Instruction-Phoneme Input Format

Updated 29 November 2025

Instruction-phoneme input format is a unified multi-modal representation that combines natural language instructions with detailed phoneme streams, bridging acoustic and orthographic modeling.
It employs standardized preprocessing, tokenization, and embedding techniques to support transformer-based multi-task learning across speech, text, and music domains.
Empirical results indicate minimal degradation in text-based tasks while significantly boosting phonological discrimination and error-robust ASR performance.

The instruction-phoneme input format is a unified, multi-modal sequence representation for neural models that integrates both natural-language instructions and phoneme streams. This format underpins contemporary advances in phoneme-based pre-training, multimodal audio generation, and robust ASR-augmented language modeling by standardizing how linguistic instructions and fine-grained phonetic content are structured for transformer architectures. It functions as a bridge between orthographic and acoustic modeling, supporting applications ranging from direct speech and music generation to error-robust semantic modeling.

1. Conversion of Orthographic Input to Phoneme Stream

Initial preprocessing involves normalization of raw text by lower-casing and removal of extraneous spaces and formatting artifacts through regular expressions. All punctuation marks are stripped, reflecting the absence of these cues in continuous speech streams ("From Babble to Words" (Goriely et al., 30 Oct 2024)). Grapheme-to-phoneme conversion is typically achieved using packages such as Python “phonemizer” with espeak-ng’s dictionary and rule-based IPA transcription for American English. The processed output consists of discrete atomic IPA symbols (47 for English) separated by ASCII spaces; inter-word boundaries may be stripped or denoted (e.g., "|") depending on the desired format.
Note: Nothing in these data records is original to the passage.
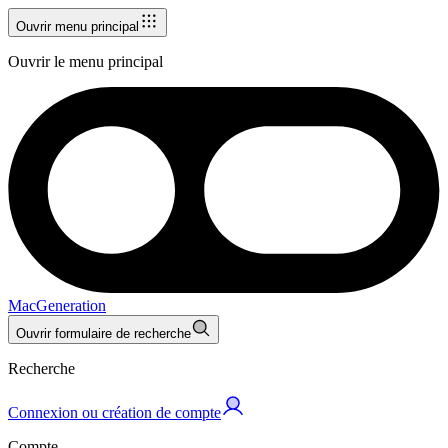
Ouvrir menu principal
Ouvrir le menu principal
MacGeneration
Ouvrir formulaire de recherche
Recherche
Connexion ou création de compte
Compte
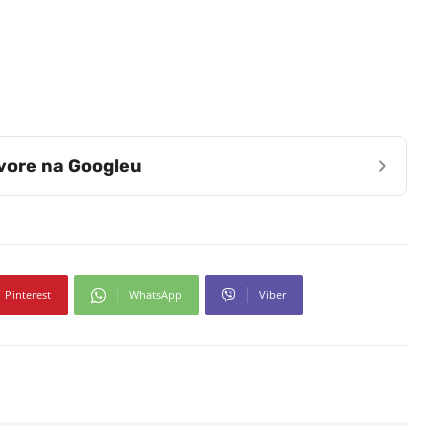
›
zvore na Googleu
Pinterest
WhatsApp
Viber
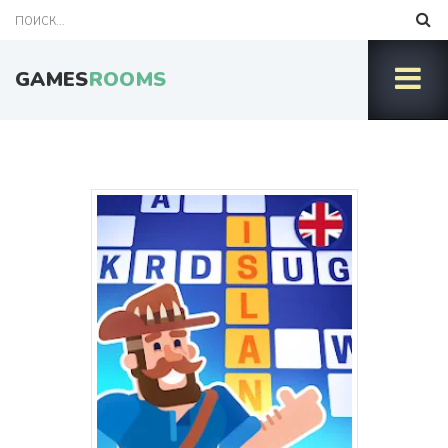
GAMES
ROOMS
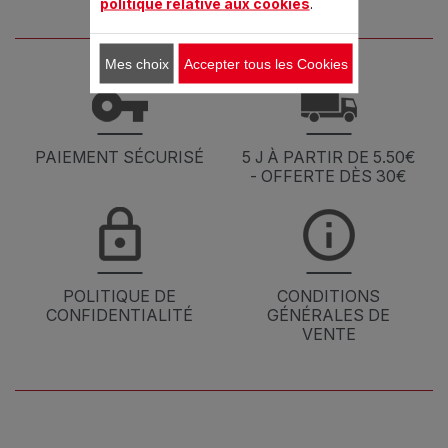
politique relative aux cookies
.
Mes choix
Accepter tous les Cookies
PAIEMENT SÉCURISÉ
5 J À PARTIR DE 5.50€
- OFFERTE DÈS 30€
POLITIQUE DE
CONDITIONS
CONFIDENTIALITÉ
GÉNÉRALES DE
VENTE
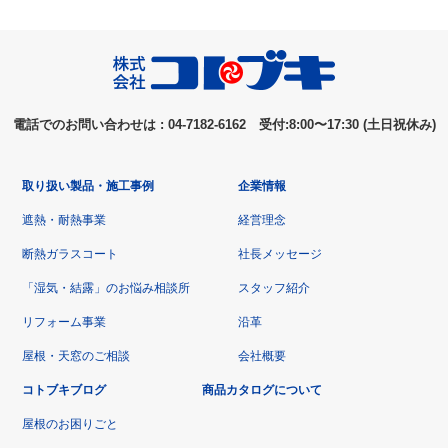
電話でのお問い合わせは : 04-7182-6162 受付:8:00〜17:30 (土日祝休み)
取り扱い製品・施工事例
企業情報
遮熱・耐熱事業
経営理念
断熱ガラスコート
社長メッセージ
「湿気・結露」のお悩み相談所
スタッフ紹介
リフォーム事業
沿革
屋根・天窓のご相談
会社概要
コトブキブログ
商品カタログについて
屋根のお困りごと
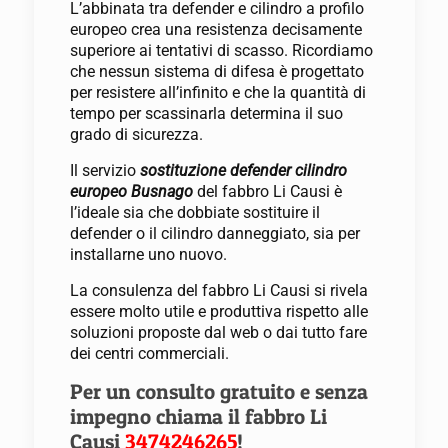
L’abbinata tra defender e cilindro a profilo
europeo crea una resistenza decisamente
superiore ai tentativi di scasso. Ricordiamo
che nessun sistema di difesa è progettato
per resistere all’infinito e che la quantità di
tempo per scassinarla determina il suo
grado di sicurezza.
Il servizio
sostituzione defender cilindro
europeo Busnago
del fabbro Li Causi è
l’ideale sia che dobbiate sostituire il
defender o il cilindro danneggiato, sia per
installarne uno nuovo.
La consulenza del fabbro Li Causi si rivela
essere molto utile e produttiva rispetto alle
soluzioni proposte dal web o dai tutto fare
dei centri commerciali.
Per un consulto gratuito e senza
impegno chiama il
fabbro Li
Causi
3474246265
!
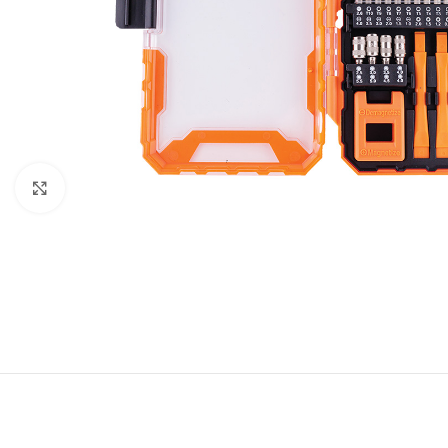
Baštenska oprema
Roštilji
Click to enlarge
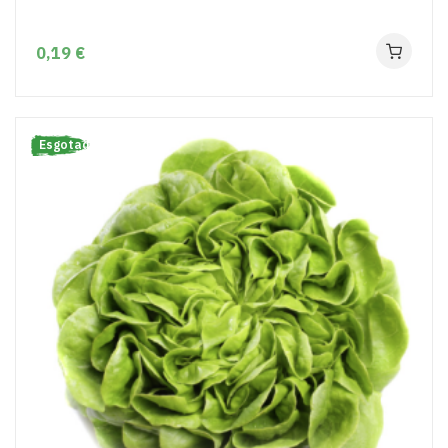
0,19 €
Esgotado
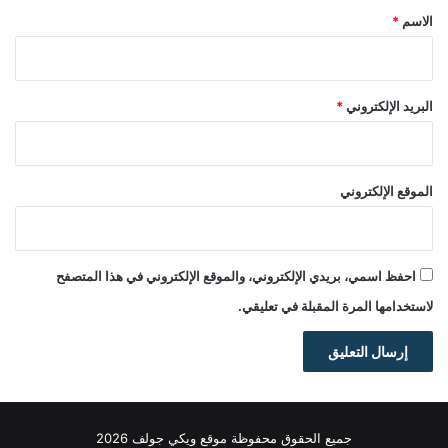
*
الاسم
*
البريد الإلكتروني
*
الموقع الإلكتروني
احفظ اسمي، بريدي الإلكتروني، والموقع الإلكتروني في هذا المتصفح
لاستخدامها المرة المقبلة في تعليقي.
جميع الحقوق محفوظة موقع ويكي جولف 2026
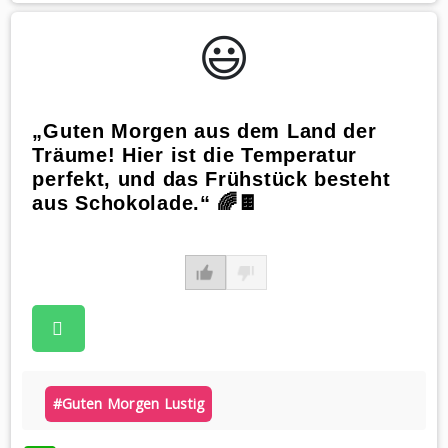
😃️
„Guten Morgen aus dem Land der
Träume! Hier ist die Temperatur
perfekt, und das Frühstück besteht
aus Schokolade.“ 🌈🍫
#guten Morgen Lustig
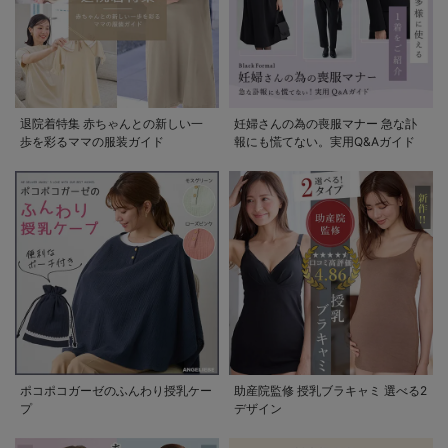
退院着特集 赤ちゃんとの新しい一
妊婦さんの為の喪服マナー 急な訃
歩を彩るママの服装ガイド
報にも慌てない。実用Q&Aガイド
ポコポコガーゼのふんわり授乳ケー
助産院監修 授乳ブラキャミ 選べる2
プ
デザイン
For example, “Summarize the causes of the French Revolution.” is transformed into a phoneme stream such as:

1	s ʌ m ə ɹ aɪ z \| θ ə \| k o ɫ z \| ə v \| ð ə \| f ɹ ɛ n ʧ \| ɹ ɛ v ə ˈl u ʃ ə n

This approach precisely models natural spoken input and facilitates universal language representation (Goriely et al., 30 Oct 2024).

2. Tokenization and Special Delimiters

Tokenization is performed independently for each sequence—orthographic instruction or phoneme—using HuggingFace tokenizers, BPE, or character inventories. For phoneme-only models, the vocabulary is the set of phoneme symbols, with variants for subword and whitespace inclusion. Special boundary tokens such as UTT_BOUNDARY serve as start-of-utterance markers, appended to each sentence or evaluation instance, enabling explicit demarcation of utterances without relying on punctuation.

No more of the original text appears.